What this task involves: Begin at the line containing "Wrap output in <instances>...</instances>. Target: right" and reproduce every line through the end of the entries below. Nothing else should appear.

Task material:
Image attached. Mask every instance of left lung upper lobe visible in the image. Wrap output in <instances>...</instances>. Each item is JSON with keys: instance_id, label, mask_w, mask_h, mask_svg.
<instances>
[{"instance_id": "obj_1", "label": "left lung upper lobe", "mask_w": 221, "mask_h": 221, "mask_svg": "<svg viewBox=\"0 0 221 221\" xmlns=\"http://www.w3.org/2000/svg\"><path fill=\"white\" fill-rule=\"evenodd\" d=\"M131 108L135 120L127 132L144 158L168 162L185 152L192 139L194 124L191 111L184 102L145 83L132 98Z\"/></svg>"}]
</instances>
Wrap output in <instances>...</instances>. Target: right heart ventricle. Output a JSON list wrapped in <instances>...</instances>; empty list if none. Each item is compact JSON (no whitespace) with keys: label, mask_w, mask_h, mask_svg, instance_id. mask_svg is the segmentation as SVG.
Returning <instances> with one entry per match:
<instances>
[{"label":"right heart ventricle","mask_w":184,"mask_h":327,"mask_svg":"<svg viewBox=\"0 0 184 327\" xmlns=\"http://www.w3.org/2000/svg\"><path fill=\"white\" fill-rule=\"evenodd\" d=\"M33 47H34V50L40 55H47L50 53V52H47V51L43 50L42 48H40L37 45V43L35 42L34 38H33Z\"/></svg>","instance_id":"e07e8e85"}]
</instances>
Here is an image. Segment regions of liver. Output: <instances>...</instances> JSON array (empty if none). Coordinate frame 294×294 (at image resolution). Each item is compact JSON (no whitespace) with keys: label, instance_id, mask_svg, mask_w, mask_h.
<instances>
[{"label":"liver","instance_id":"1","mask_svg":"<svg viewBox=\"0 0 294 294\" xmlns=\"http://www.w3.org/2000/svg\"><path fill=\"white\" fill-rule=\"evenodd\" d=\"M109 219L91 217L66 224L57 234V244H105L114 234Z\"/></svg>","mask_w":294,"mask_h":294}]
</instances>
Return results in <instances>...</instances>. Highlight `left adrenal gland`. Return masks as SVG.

Reply:
Wrap output in <instances>...</instances>. Target: right heart ventricle. Output a JSON list wrapped in <instances>...</instances>; empty list if none. Each item is compact JSON (no whitespace) with keys: label, mask_w, mask_h, mask_svg, instance_id. mask_svg is the segmentation as SVG.
Returning <instances> with one entry per match:
<instances>
[{"label":"right heart ventricle","mask_w":184,"mask_h":327,"mask_svg":"<svg viewBox=\"0 0 184 327\" xmlns=\"http://www.w3.org/2000/svg\"><path fill=\"white\" fill-rule=\"evenodd\" d=\"M33 47H34V50L40 55H47L50 53V52H47V51L43 50L42 48H40L37 45V43L35 42L34 38H33Z\"/></svg>","instance_id":"e07e8e85"}]
</instances>
Here is an image. Segment regions of liver. Output: <instances>...</instances> JSON array (empty if none). Coordinate frame 294×294 (at image resolution). Each item is compact JSON (no whitespace) with keys: label, instance_id, mask_svg, mask_w, mask_h.
<instances>
[{"label":"liver","instance_id":"1","mask_svg":"<svg viewBox=\"0 0 294 294\" xmlns=\"http://www.w3.org/2000/svg\"><path fill=\"white\" fill-rule=\"evenodd\" d=\"M109 219L91 217L66 224L57 234V244H105L114 234Z\"/></svg>","mask_w":294,"mask_h":294}]
</instances>
Return results in <instances>...</instances>. Highlight `left adrenal gland`. Return masks as SVG.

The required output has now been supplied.